Retype the entries exactly, but skip the pictures.

─── Data to process ───

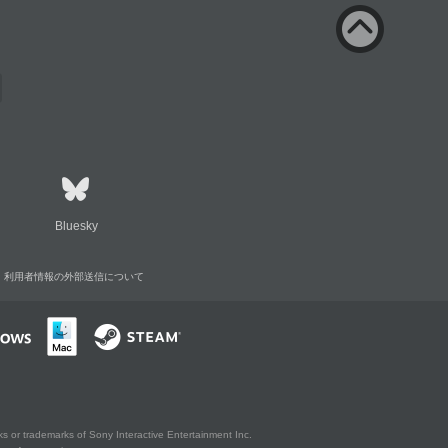
Bluesky
利用者情報の外部送信について
s or trademarks of Sony Interactive Entertainment Inc.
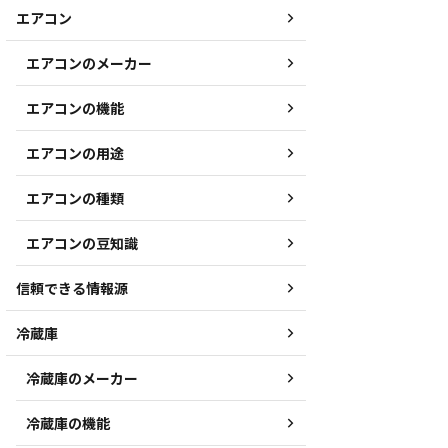
エアコン
エアコンのメーカー
エアコンの機能
エアコンの用途
エアコンの種類
エアコンの豆知識
信頼できる情報源
冷蔵庫
冷蔵庫のメーカー
冷蔵庫の機能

───

#### Expected answer
Bluesky
利用者情報の外部送信について
s or trademarks of Sony Interactive Entertainment Inc.
エアコン
エアコンのメーカー
エアコンの機能
エアコンの用途
エアコンの種類
エアコンの豆知識
信頼できる情報源
冷蔵庫
冷蔵庫のメーカー
冷蔵庫の機能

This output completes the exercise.